Somos socialmente livres quando inexiste algum agente em condições de nos obstar de fazer aquilo que nos dispúnhamos a fazer. Só ex post facto, portanto, é que é possível determinar se um ator era não-livre para fazer aquilo que na realidade acabou fazendo. Em princípio, um ator é livre para agir da forma que mais lhe agrade, contanto que não exista um outro ator que o torne não-livre para levar a bom termo alguma dessas ações. Ser livre para fazer X ou Z implica a inexistência de outro ator em condições de tornar impossível ou passível de pena quem podia optar por fazer X ou Z. A par dessa não-liberdade, que resulta da resistência oferecida pelo outro ao exercício de nossa liberdade, podemos nós mesmos, por deliberação pessoal, excluir, dentre as alternativas que nos colocamos, aquelas que se nos afiguram menos favoráveis ou mais nocivas aos outros. Cuida-se de uma autolimitação diferente da precedentemente analisada, porque, neste contexto, as ações excluídas o foram por força de valoração em que o outro, com quem interagimos, foi levado em consideração. Individual em sua implementação é social em seu alcance. Ainda quando relevante e socialmente eficaz é, contudo, insuficiente, por si só, para oferecer a segurança que a convivência humana reclama, donde ser fundamental a heterolimitação.

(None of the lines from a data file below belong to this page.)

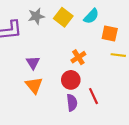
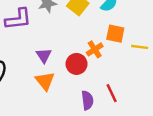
orange square: (110, 33) -> (115, 34), moved
red circle: (71, 80) -> (77, 64), moved

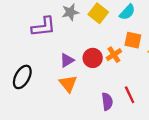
purple triangle: (44, 55) -> (67, 60), turned 32
red circle: (77, 64) -> (93, 58), moved

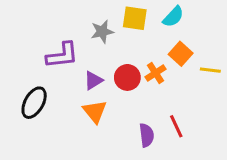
gray star: (70, 12) -> (102, 32), moved
yellow square: (98, 13) -> (135, 18), turned -30
purple L-shape: (44, 27) -> (62, 55), moved
orange square: (133, 40) -> (181, 54), turned 30

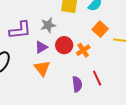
gray star: (102, 32) -> (48, 25), moved
orange cross: (156, 73) -> (83, 50), moved

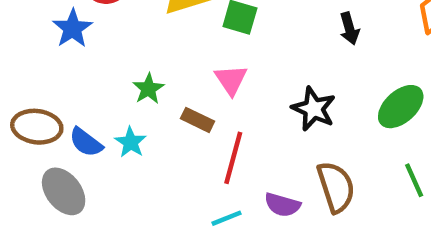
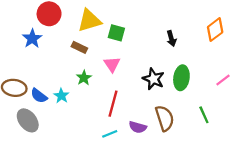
green star: (148, 89) -> (84, 78), moved
green ellipse: (401, 107) -> (181, 78), moved, turned -40
brown rectangle: (198, 120) -> (79, 47), moved

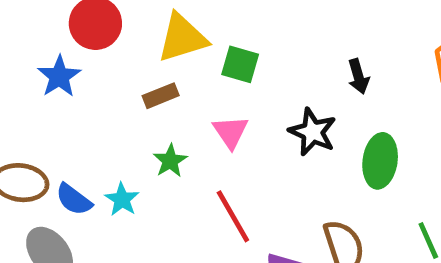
brown rectangle: (79, 47) -> (161, 96), turned -48
black star: (153, 79) -> (313, 132), moved
red line: (113, 104) -> (233, 216), turned -45

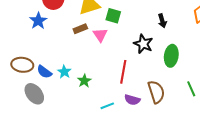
pink triangle: (231, 132) -> (100, 35), moved
green star: (170, 161) -> (84, 81), moved
red line: (233, 216) -> (123, 72), moved, turned 40

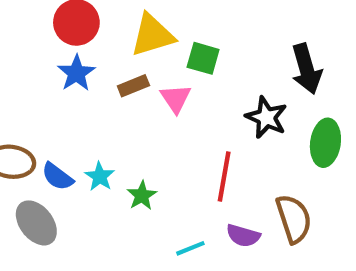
blue star: (38, 21) -> (76, 73), moved
black arrow: (162, 21) -> (306, 69), size x1.6

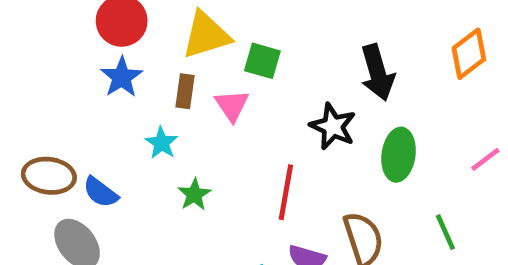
brown rectangle: (133, 86) -> (185, 91), turned -60
cyan star: (100, 177) -> (162, 143), moved
green star: (142, 196) -> (194, 195), moved

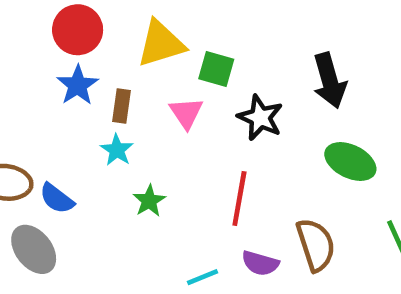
brown rectangle: (185, 91) -> (122, 106), moved
black star: (333, 126) -> (260, 118), moved
green ellipse: (399, 155) -> (350, 162), turned -72

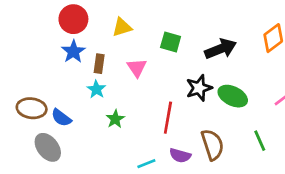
yellow triangle: (161, 44) -> (122, 27), size x0.7
green square: (216, 69) -> (171, 42), moved
black arrow: (330, 81) -> (221, 49), turned -96
black star: (260, 118) -> (199, 88), moved, turned 30

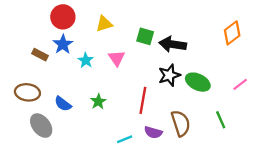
black arrow: (221, 49) -> (173, 44), moved, turned -150
brown rectangle: (99, 64) -> (40, 55), moved, turned -70
cyan star: (96, 89) -> (86, 60), moved
blue semicircle: (61, 118) -> (63, 104), moved

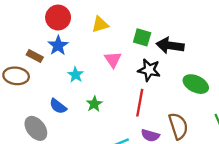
cyan star: (86, 60) -> (76, 75), moved
black star: (169, 75) -> (149, 70), moved, turned 30
brown ellipse: (27, 92) -> (16, 76), moved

5 - Heterolimitação da liberdade e poder

A não-liberdade, em sua dimensão social, diversamente do que se passa com a liberdade, precisa, fundamentalmente, para existir e operar, da heterolimitação, visto como a autolimitação da liberdade, como já salientado, é impotente e insuficiente para gerar segurança social em termos satisfatórios. A não-liberdade social requer, para existir, que alguém recuse adesão ao limite que o outro pretende impor a sua liberdade. Quando se diz que A é não livre para fazer X é porque B o impede de fazer, ou ameaça sancioná-lo se o fizer. Disso se conclui inexistir limitação efetiva à liberdade se ausente o fato do poder, tanto do poder da vontade do indivíduo sobre seus impulsos ou motivações, poder que tem sobre si mesmo (pouco importa o que o induz a assim agir) quanto do poder do outro ou dos outros - a heterolimitação - efetive-se ela pelo exercício da força bruta ou se realize mediante coerção legitimada, seja por sua institucionalização social (sanção difusa) ou política (sanção jurídica) Não-liberdade social e poder ou controle são, destarte, categorias indissociáveis Impossibilitando A de fazer X, B torna A não-livre de fazer algo e exerce controle sobre o seu comportamento. Falhando o controle, incide a sanção, também um ato de poder.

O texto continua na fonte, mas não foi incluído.